Molly instantly exacted particulars.
"The soldier should not have told the general he was killed," stated the cow-puncher.
"What should he have told him, I'd like to know?" said Molly.
"Why, just nothing. If the soldier could ride out of the battle all shot up, and tell his general about their takin' the town--that was being gritty, yu' see. But that truck at the finish--will yu' please say it again?"
So Molly read:--"'You're wounded! 'Nay,' the soldier's pride Touched to the quick, he said, 'I'm killed, sire!' And, his chief beside, Smiling the boy fell dead."
"'Nay, I'm killed, sire,'" drawled the Virginian, amiably; for (symptom of convalescence) his freakish irony was revived in him.
"Now a man who was man enough to act like he did, yu' see, would fall dead without mentioning it."
None of Molly's sweet girl friends had ever thus challenged Mr.
Browning. They had been wont to cluster over him with a joyous awe that deepened proportionally with their misunderstanding.
Molly paused to consider this novelty of view about the soldier.
"He was a Frenchman, you know," she said, under inspiration.
"A Frenchman," murmured the grave cowpuncher. "I never knowed a Frenchman, but I reckon they might perform that class of foolishness."
"But why was it foolish?" she cried.
"His soldier's pride--don't you see?"
"No."
Molly now burst into a luxury of discussion. She leaned toward her cow-puncher with bright eyes searching his; with elbow on knee and hand propping chin, her lap became a slant, and from it Browning the poet slid and toppled, and lay unrescued. For the slow cow-puncher unfolded his notions of masculine courage and modesty (though he did not deal in such high-sounding names), and Molly forgot everything to listen to him, as he forgot himself and his inveterate shyness and grew talkative to her. "I would never have supposed that!" she would exclaim as she heard him; or, presently again, "I never had such an idea!" And her mind opened with delight to these new things which came from the man's mind so simple and direct.

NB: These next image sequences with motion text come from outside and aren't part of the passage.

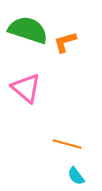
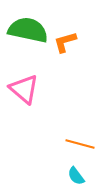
green semicircle: rotated 6 degrees counterclockwise
pink triangle: moved 2 px left, 1 px down
orange line: moved 13 px right
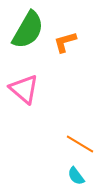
green semicircle: rotated 108 degrees clockwise
orange line: rotated 16 degrees clockwise
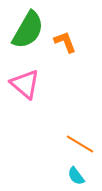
orange L-shape: rotated 85 degrees clockwise
pink triangle: moved 1 px right, 5 px up
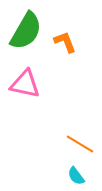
green semicircle: moved 2 px left, 1 px down
pink triangle: rotated 28 degrees counterclockwise
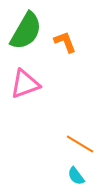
pink triangle: rotated 32 degrees counterclockwise
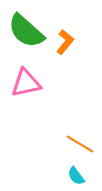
green semicircle: rotated 102 degrees clockwise
orange L-shape: rotated 60 degrees clockwise
pink triangle: moved 1 px right, 1 px up; rotated 8 degrees clockwise
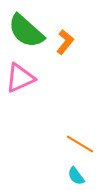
pink triangle: moved 6 px left, 5 px up; rotated 12 degrees counterclockwise
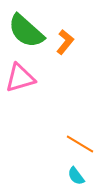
pink triangle: rotated 8 degrees clockwise
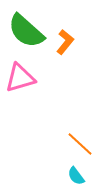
orange line: rotated 12 degrees clockwise
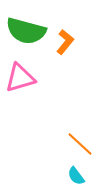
green semicircle: rotated 27 degrees counterclockwise
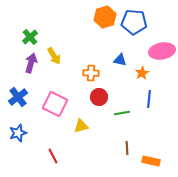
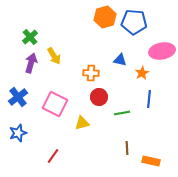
yellow triangle: moved 1 px right, 3 px up
red line: rotated 63 degrees clockwise
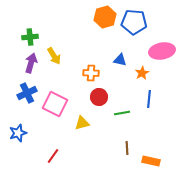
green cross: rotated 35 degrees clockwise
blue cross: moved 9 px right, 4 px up; rotated 12 degrees clockwise
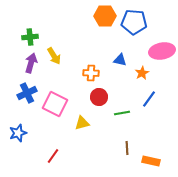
orange hexagon: moved 1 px up; rotated 15 degrees clockwise
blue line: rotated 30 degrees clockwise
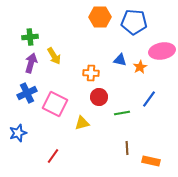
orange hexagon: moved 5 px left, 1 px down
orange star: moved 2 px left, 6 px up
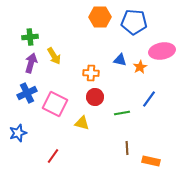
red circle: moved 4 px left
yellow triangle: rotated 28 degrees clockwise
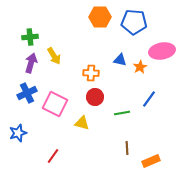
orange rectangle: rotated 36 degrees counterclockwise
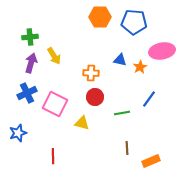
red line: rotated 35 degrees counterclockwise
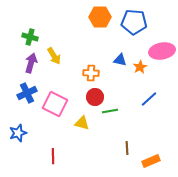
green cross: rotated 21 degrees clockwise
blue line: rotated 12 degrees clockwise
green line: moved 12 px left, 2 px up
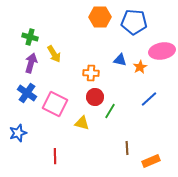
yellow arrow: moved 2 px up
blue cross: rotated 30 degrees counterclockwise
green line: rotated 49 degrees counterclockwise
red line: moved 2 px right
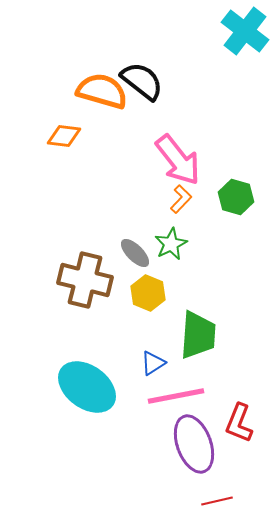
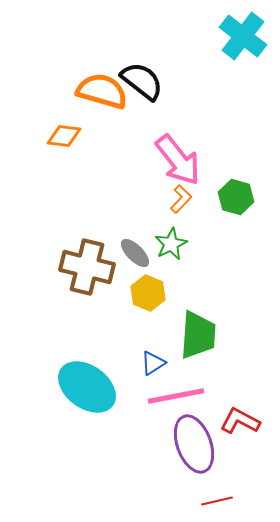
cyan cross: moved 2 px left, 5 px down
brown cross: moved 2 px right, 13 px up
red L-shape: moved 1 px right, 2 px up; rotated 96 degrees clockwise
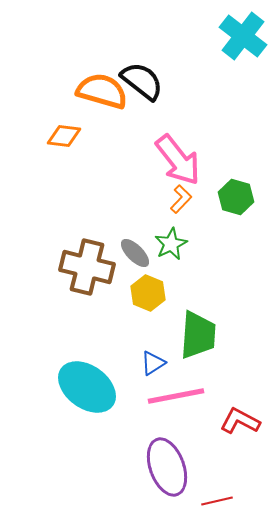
purple ellipse: moved 27 px left, 23 px down
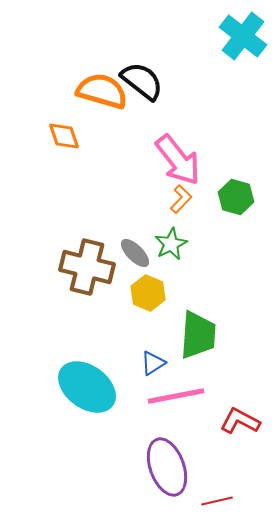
orange diamond: rotated 64 degrees clockwise
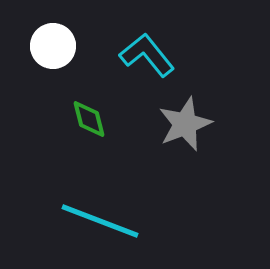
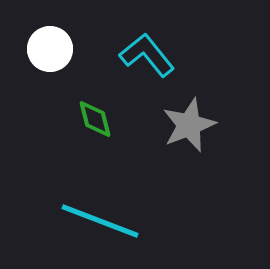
white circle: moved 3 px left, 3 px down
green diamond: moved 6 px right
gray star: moved 4 px right, 1 px down
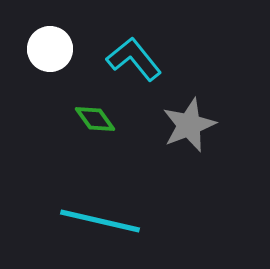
cyan L-shape: moved 13 px left, 4 px down
green diamond: rotated 21 degrees counterclockwise
cyan line: rotated 8 degrees counterclockwise
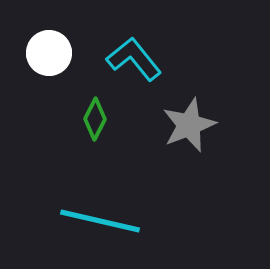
white circle: moved 1 px left, 4 px down
green diamond: rotated 63 degrees clockwise
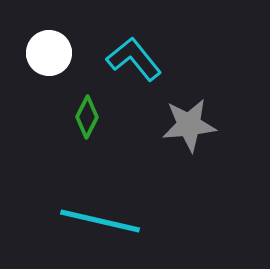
green diamond: moved 8 px left, 2 px up
gray star: rotated 16 degrees clockwise
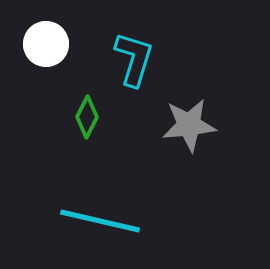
white circle: moved 3 px left, 9 px up
cyan L-shape: rotated 56 degrees clockwise
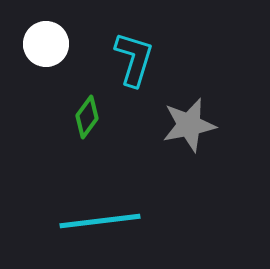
green diamond: rotated 9 degrees clockwise
gray star: rotated 6 degrees counterclockwise
cyan line: rotated 20 degrees counterclockwise
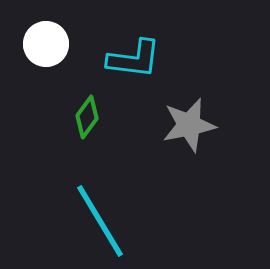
cyan L-shape: rotated 80 degrees clockwise
cyan line: rotated 66 degrees clockwise
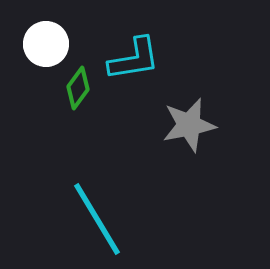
cyan L-shape: rotated 16 degrees counterclockwise
green diamond: moved 9 px left, 29 px up
cyan line: moved 3 px left, 2 px up
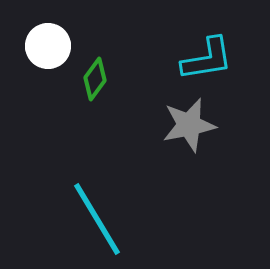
white circle: moved 2 px right, 2 px down
cyan L-shape: moved 73 px right
green diamond: moved 17 px right, 9 px up
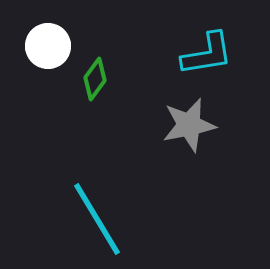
cyan L-shape: moved 5 px up
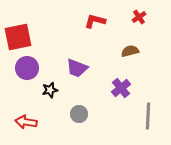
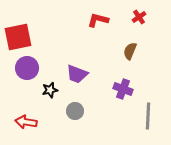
red L-shape: moved 3 px right, 1 px up
brown semicircle: rotated 54 degrees counterclockwise
purple trapezoid: moved 6 px down
purple cross: moved 2 px right, 1 px down; rotated 30 degrees counterclockwise
gray circle: moved 4 px left, 3 px up
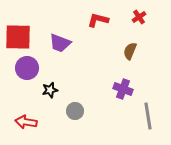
red square: rotated 12 degrees clockwise
purple trapezoid: moved 17 px left, 31 px up
gray line: rotated 12 degrees counterclockwise
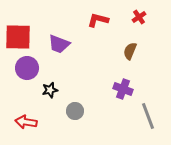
purple trapezoid: moved 1 px left, 1 px down
gray line: rotated 12 degrees counterclockwise
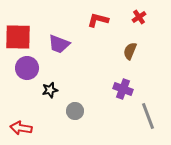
red arrow: moved 5 px left, 6 px down
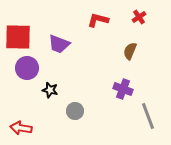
black star: rotated 28 degrees clockwise
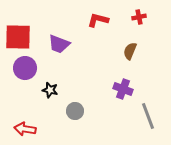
red cross: rotated 24 degrees clockwise
purple circle: moved 2 px left
red arrow: moved 4 px right, 1 px down
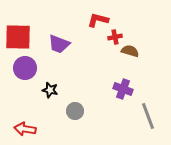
red cross: moved 24 px left, 20 px down
brown semicircle: rotated 84 degrees clockwise
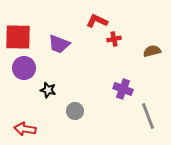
red L-shape: moved 1 px left, 1 px down; rotated 10 degrees clockwise
red cross: moved 1 px left, 2 px down
brown semicircle: moved 22 px right; rotated 30 degrees counterclockwise
purple circle: moved 1 px left
black star: moved 2 px left
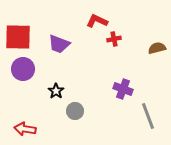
brown semicircle: moved 5 px right, 3 px up
purple circle: moved 1 px left, 1 px down
black star: moved 8 px right, 1 px down; rotated 21 degrees clockwise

To Browning they did come back, but the Virginian, though interested, conceived a dislike for him.
"He is a smarty," said he, once or twice.
"Now here is something," said Molly. "I have never known what to think."
"Oh, Heavens!" murmured the sick man, smiling. "Is it short?"
"Very short. Now please attend." And she read him twelve lines about a lover who rowed to a beach in the dusk, crossed a field, tapped at a pane, and was admitted.
"That is the best yet," said the Virginian. "There's only one thing yu' can think about that."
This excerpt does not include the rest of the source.